The lines wanted are those in the data below that include "pentru".

*** Begin section ***

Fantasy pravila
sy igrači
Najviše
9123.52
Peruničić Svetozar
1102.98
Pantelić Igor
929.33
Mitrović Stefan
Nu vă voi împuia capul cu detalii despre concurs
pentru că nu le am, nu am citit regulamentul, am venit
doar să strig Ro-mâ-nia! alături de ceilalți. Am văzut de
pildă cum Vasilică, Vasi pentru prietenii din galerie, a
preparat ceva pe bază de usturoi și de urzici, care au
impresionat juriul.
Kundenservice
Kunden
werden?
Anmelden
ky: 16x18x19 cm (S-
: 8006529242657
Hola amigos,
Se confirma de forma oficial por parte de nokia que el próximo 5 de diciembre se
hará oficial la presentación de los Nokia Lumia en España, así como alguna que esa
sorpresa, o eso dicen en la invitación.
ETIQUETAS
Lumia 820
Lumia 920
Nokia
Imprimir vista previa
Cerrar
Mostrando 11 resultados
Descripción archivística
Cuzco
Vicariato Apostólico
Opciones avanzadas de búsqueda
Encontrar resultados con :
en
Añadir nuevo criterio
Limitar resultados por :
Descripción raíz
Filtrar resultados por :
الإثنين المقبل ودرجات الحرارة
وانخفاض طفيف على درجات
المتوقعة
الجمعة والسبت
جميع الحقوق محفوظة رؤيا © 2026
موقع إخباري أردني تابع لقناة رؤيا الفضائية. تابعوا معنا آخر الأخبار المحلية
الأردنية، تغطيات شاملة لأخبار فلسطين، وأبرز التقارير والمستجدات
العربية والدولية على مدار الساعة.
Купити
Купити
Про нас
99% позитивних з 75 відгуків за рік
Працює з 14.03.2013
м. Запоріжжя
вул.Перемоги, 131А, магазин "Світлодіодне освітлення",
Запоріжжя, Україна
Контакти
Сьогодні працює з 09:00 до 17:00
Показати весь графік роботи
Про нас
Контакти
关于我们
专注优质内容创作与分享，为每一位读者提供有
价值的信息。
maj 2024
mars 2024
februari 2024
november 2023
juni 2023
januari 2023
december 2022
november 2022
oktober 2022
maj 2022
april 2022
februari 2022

*** End section ***

Finished exercise:
pentru că nu le am, nu am citit regulamentul, am venit
pildă cum Vasilică, Vasi pentru prietenii din galerie, a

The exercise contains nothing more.